Open the curtains. Singing birds tell me "tear the buildings down." You felt blessed to receive their pleasant sound. The sound of things that break make you cringe inside yourself. Inside yourself there's a child counting stars in their time-out. In their time out of their day. In the corners of their frame they are encased in the losing of a grain of themselves pushed against the ebb and flow. Wave good-bye and watch it go.
Well show me the honest/proper way to disarm predatory gaze that's sucking dry and never satiated. You've been misused been rewired. You're short-circuiting now. Just remember when you'd call me to come, take a deep breath, and then jump. So fragile are bodies, so concave, work in self-destructive ways.
You shot from the hip and missed. Detaching from all of this. In physical pictures you remain, spiral 'round yourself in figure-eight. I recoil at every new beginning.
I searched for a way out. Don't we all? An existentialist recall: turn in all dichotomies and truths that I gave. I felt wrong in many ways. It didn't heal.
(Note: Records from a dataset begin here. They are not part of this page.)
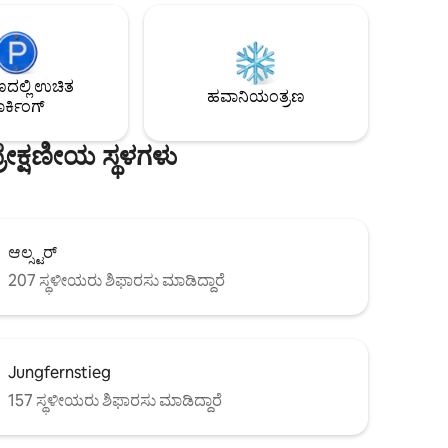
ಅಡುಗೆಮನೆ ✅ ನೆಸ್ಪ್ರೆಸೊ ಯಂತ್ರ ಪ್ರತಿ ರೂಮ್‌ನಲ್ಲಿ ✅
 ಜಿಲ್ಲೆಯಲ್ಲಿ
ಸ್ಮಾರ್ಟ್ ಟಿವಿಗಳು ಕೇವಲ 30 ಸೆಕೆಂಡ್‌ಗಳಲ್ಲಿ ✅
ಗಳಿವೆ.
ಸಾರ್ವಜನಿಕ ಸಾರಿಗೆ ಸಂಪರ್ಕ
ವ ಮಕ್ಕಳ
ಲ್ಲಿ ಉಚಿತ
ಹವಾನಿಯಂತ್ರಣ
ರ್ಕಿಂಗ್
ೇಕ್ಷಣೀಯ ಸ್ಥಳಗಳು
ಆಲ್ಸ್ಟರ್
207 ಸ್ಥಳೀಯರು ಶಿಫಾರಸು ಮಾಡಿದ್ದಾರೆ
Jungfernstieg
157 ಸ್ಥಳೀಯರು ಶಿಫಾರಸು ಮಾಡಿದ್ದಾರೆ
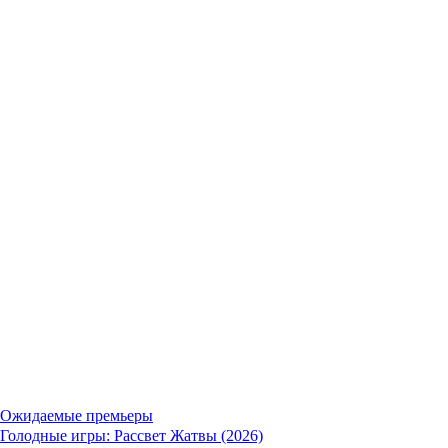
Ожидаемые премьеры
Голодные игры: Рассвет Жатвы (2026)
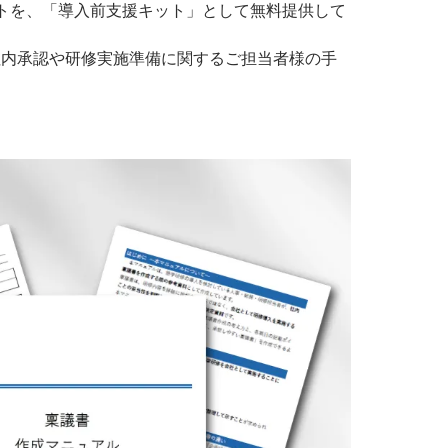
トを、「導入前支援キット」として無料提供して
社内承認や研修実施準備に関するご担当者様の手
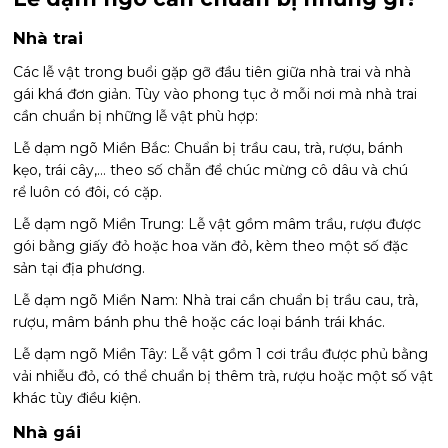
Nhà trai
Các lễ vật trong buổi gặp gỡ đầu tiên giữa nhà trai và nhà
gái khá đơn giản. Tùy vào phong tục ở mỗi nơi mà nhà trai
cần chuẩn bị những lễ vật phù hợp:
Lễ dạm ngõ Miền Bắc: Chuẩn bị trầu cau, trà, rượu, bánh
kẹo, trái cây,… theo số chẵn để chúc mừng cô dâu và chú
rể luôn có đôi, có cặp.
Lễ dạm ngõ Miền Trung: Lễ vật gồm mâm trầu, rượu được
gói bằng giấy đỏ hoặc hoa văn đỏ, kèm theo một số đặc
sản tại địa phương.
Lễ dạm ngõ Miền Nam: Nhà trai cần chuẩn bị trầu cau, trà,
rượu, mâm bánh phu thê hoặc các loại bánh trái khác.
Lễ dạm ngõ Miền Tây: Lễ vật gồm 1 cơi trầu được phủ bằng
vải nhiễu đỏ, có thể chuẩn bị thêm trà, rượu hoặc một số vật
khác tùy điều kiện.
Nhà gái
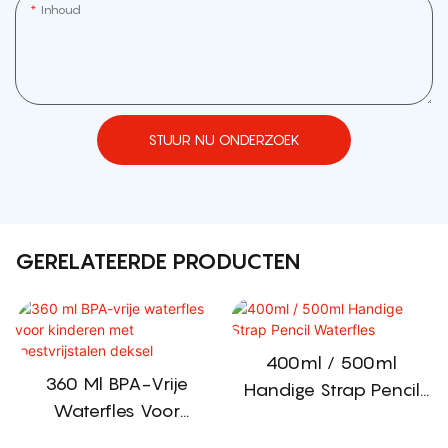
Inhoud
STUUR NU ONDERZOEK
GERELATEERDE PRODUCTEN
400ml / 500ml
360 Ml BPA-Vrije
Handige Strap Pencil
Waterfles Voor
Waterfles
Kinderen Met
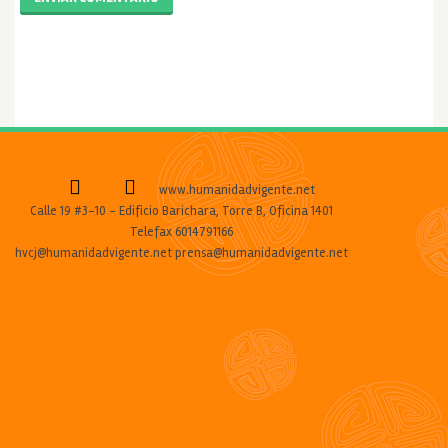
www.humanidadvigente.net
Calle 19 #3-10 - Edificio Barichara, Torre B, Oficina 1401
Telefax 6014791166
hvcj@humanidadvigente.net prensa@humanidadvigente.net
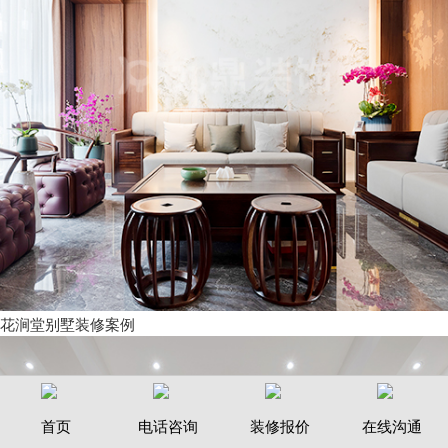
花涧堂别墅装修案例
首页
电话咨询
装修报价
在线沟通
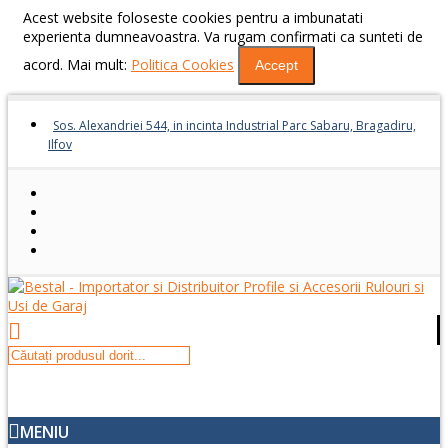
Acest website foloseste cookies pentru a imbunatati
experienta dumneavoastra. Va rugam confirmati ca sunteti de
acord. Mai mult:
Politica Cookies
Accept
Sos. Alexandriei 544, in incinta Industrial Parc Sabaru, Bragadiru,
Ilfov
MENIU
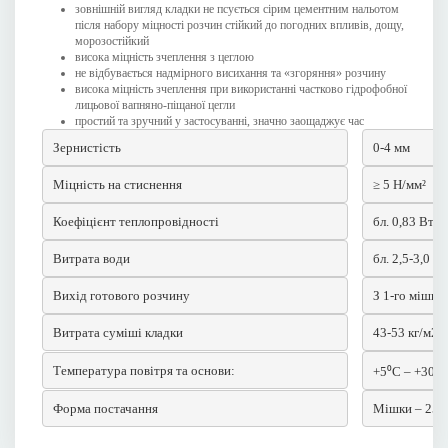
зовнішній вигляд кладки не псується сірим цементним нальотом
після набору міцності розчин стійкий до погодних впливів, дощу,
морозостійкий
висока міцність зчеплення з цеглою
не відбувається надмірного висихання та «згоряння» розчину
висока міцність зчеплення при використанні частково гідрофобної
лицьової вапняно-піщаної цегли
простий та зручний у застосуванні, значно заощаджує час
Зернистість
0-4 мм
Міцність на стиснення
≥ 5 Н/мм²
Коефіцієнт теплопровідності
бл. 0,83 Вт/
Витрата води
бл. 2,5-3,0 л
Вихід готового розчину
З 1-го мішка 
Витрата суміші кладки
43-53 кг/м2 з
Температура повітря та основи:
+5⁰С – +30⁰
Форма постачання
Мішки – 25 к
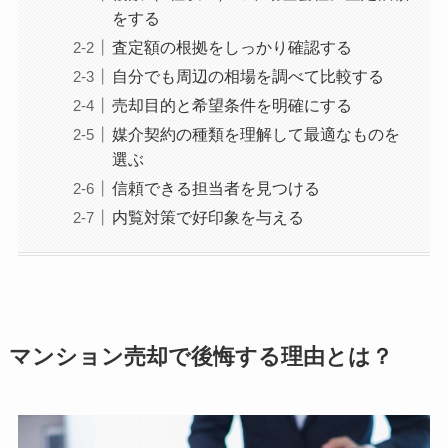
をする
査定額の根拠をしっかり確認する
自分でも周辺の相場を調べて比較する
売却目的と希望条件を明確にする
媒介契約の種類を理解して最適なものを
選ぶ
信頼できる担当者を見つける
内覧対策で好印象を与える
マンション売却で後悔する理由とは？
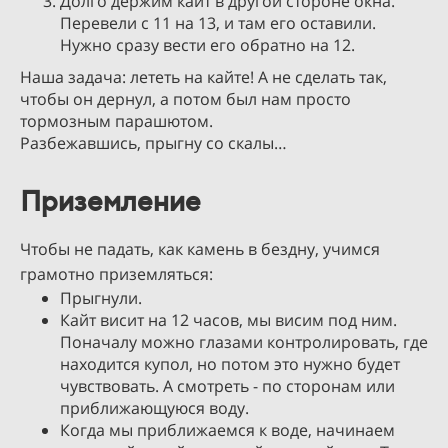
Долго держим кайт в другой стороне окна.
Перевели с 11 на 13, и там его оставили.
Нужно сразу вести его обратно на 12.
Наша задача: лететь на кайте! А не сделать так,
чтобы он дернул, а потом был нам просто
тормозным парашютом.
Разбежавшись, прыгну со скалы…
Приземление
Чтобы не падать, как камень в бездну, учимся
грамотно приземляться:
Прыгнули.
Кайт висит на 12 часов, мы висим под ним.
Поначалу можно глазами контролировать, где
находится купол, но потом это нужно будет
чувствовать. А смотреть - по сторонам или
приближающуюся воду.
Когда мы приближаемся к воде, начинаем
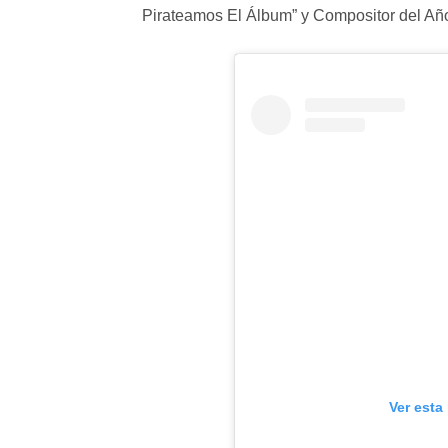
Pirateamos El Álbum” y Compositor del Añ
Ver esta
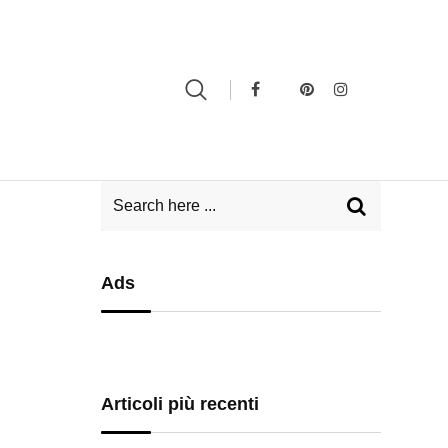
Ads
Articoli più recenti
It just got harder everyday to be still, to be passing through the throes in a daze, feeling heavy, feeling cold in my skin, in my hand-me-downs. I'm wearing everything thin. And the pills that you gave didn't do anything. I just slept for years on end.
So if I call, should I beg? Because I'm desperate here; a couple steps from the edge. I can't seem to burn bright enough. I'm cold and I'm left alone. We're all alone. Grab a hold. I know I said to not. What the fuck do I know? I had a chance to construct something beautiful and I choked.